→ Activity
Beginning with the line that has "Dienstag 16. Oktober 17-19.30 Uhr" in it, transcribe the listing exactly through its final line, and add nothing.

→ Records for this exercise

──────────

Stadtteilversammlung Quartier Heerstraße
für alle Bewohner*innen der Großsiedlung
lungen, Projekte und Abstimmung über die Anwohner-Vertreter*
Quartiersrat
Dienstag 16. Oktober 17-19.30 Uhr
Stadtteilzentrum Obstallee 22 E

──────────

→ Output of the exercise
Dienstag 16. Oktober 17-19.30 Uhr
Stadtteilzentrum Obstallee 22 E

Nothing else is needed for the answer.